Hounkpatin, O. (2017): Digital soil mapping using survey data and soil organic carbon dynamics in semi-arid Burkina Faso. 



With computer-assisted geostatistics and data mining methods, digital soil mapping (DSM) offers new possibilities for providing soil spatial information for data scarce areas such as West Africa. Such information could also be essential for understanding tropical soil organic carbon (SOC) sequestration potentials and dynamics. However, the level of accuracy depends on the statistical model selected, the choice of which is not clear from the first for such environments. Moreover, for datasets with imbalanced soil orders, prediction of reference soil groups (RSG) using a DSM approach often biased towards the majority soil order class. I hypothesized that (i) statistical models, which are able to handle both linear and unlinear patterns in data, will provide higher prediction accuracy than those geared towards linear patterns, (ii) pruning the major soil group - the Plinthosols - will result in increased prediction accuracy of the minor RSG, (iii) sites with savannah (SA) and related RSG will present larger SOC stocks than cropland (CR), however, (iv), with land use change (LUC) also the Plinthosols are prone to rapid SOC losses from bulk soil and primarily from coarse particle-size fractions.

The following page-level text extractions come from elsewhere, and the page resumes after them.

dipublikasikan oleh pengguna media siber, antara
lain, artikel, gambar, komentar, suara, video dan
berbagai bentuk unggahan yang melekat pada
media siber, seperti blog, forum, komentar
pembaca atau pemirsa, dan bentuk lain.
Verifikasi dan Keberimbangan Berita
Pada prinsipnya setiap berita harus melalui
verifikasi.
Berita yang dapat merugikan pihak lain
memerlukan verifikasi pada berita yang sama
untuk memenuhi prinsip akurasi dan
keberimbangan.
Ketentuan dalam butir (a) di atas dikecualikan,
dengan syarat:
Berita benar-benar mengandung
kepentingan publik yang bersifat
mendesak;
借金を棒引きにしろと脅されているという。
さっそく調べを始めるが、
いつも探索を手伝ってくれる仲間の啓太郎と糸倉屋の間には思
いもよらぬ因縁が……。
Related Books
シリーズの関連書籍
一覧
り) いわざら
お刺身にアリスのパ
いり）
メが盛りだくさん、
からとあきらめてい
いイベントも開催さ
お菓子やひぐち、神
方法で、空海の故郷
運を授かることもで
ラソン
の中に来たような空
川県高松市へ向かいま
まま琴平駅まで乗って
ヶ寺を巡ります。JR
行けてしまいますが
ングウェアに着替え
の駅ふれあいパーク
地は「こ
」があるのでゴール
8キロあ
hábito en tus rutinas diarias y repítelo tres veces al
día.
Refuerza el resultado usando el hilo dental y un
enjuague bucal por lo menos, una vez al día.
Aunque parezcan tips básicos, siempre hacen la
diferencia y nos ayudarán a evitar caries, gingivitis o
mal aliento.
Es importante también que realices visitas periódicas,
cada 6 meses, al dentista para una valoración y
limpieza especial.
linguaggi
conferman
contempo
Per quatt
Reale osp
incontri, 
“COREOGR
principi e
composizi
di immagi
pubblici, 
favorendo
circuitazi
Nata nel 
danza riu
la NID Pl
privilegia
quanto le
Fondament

To test these hypotheses, I sampled sites within both CR and SA across different RSG in the Dano catchment. For the DSM of soil properties (sand, silt, clay, CEC, SOC, N) in the topsoil (0 - 30 cm), four statistical prediction models – multiple linear regression (MLR), random forest regression (RF), support vector machine (SVM), stochastic gradient boosting (SGB) – were used and compared. To reduce the risk that the spatial prediction of the RSG was biased by the majority class – the Plinthosols – I used a data pruning approach, accounting for 80 %, 90 % and standard deviation core range of the Plinthosols data, respectively, while cutting off all data points belonging to the outer range. Random Forest was used as a robust data mining method along with its recursive feature elimination option to evaluate the performance of these different data subsets. The final assessment of SOC stocks was conducted by considering its variation in CR and SA and in various RSG at different depths. The spatial distribution of SOC stocks as well as the main related factors were then again elucidated using Random Forest. For understanding the temporal dynamics of SOC storage, I investigated a false chronosequence of Plinthosols that had been converted from SA to CR at a duration between 0 and 29 years. 

For the DSM of soil properties, results showed from the performance statistics that the machine learning techniques (RF, SVM, SGB) performed marginally better than the MLR, with the RF providing in most cases the highest accuracy. The lower performance of the MLR is attributed to its failure in accounting for non-linear relationships between response and predictor variables. The satellite data acquired during ploughing or early crop development stages (e.g. May, June) were found to be the most important spectral predictors, while elevation, temperature and precipitation came up as prominent terrain/climatic variables.


Upon the data pruning, the best predictions were observed when removing all PT points lower than 5 % and higher than 95  % of the cumulative percentage of the most important variable (wetness index). Modelling was then conducted solely with terrain and spectral parameters (TSP) with optimal predictors resulting from RF recursive feature elimination. The resulting prediction model provided a substantial agreement to observation, with a kappa value of 0.57 along with a 35  % increase in prediction accuracy for Cambisols, 16 % for Stagnosols and 7  % for Gleysols. The SAGA wetness index (S.Wet.Ind) was the most important variable driving the RSG suggesting that the humidity regime is a key discriminatory element among the RSG.  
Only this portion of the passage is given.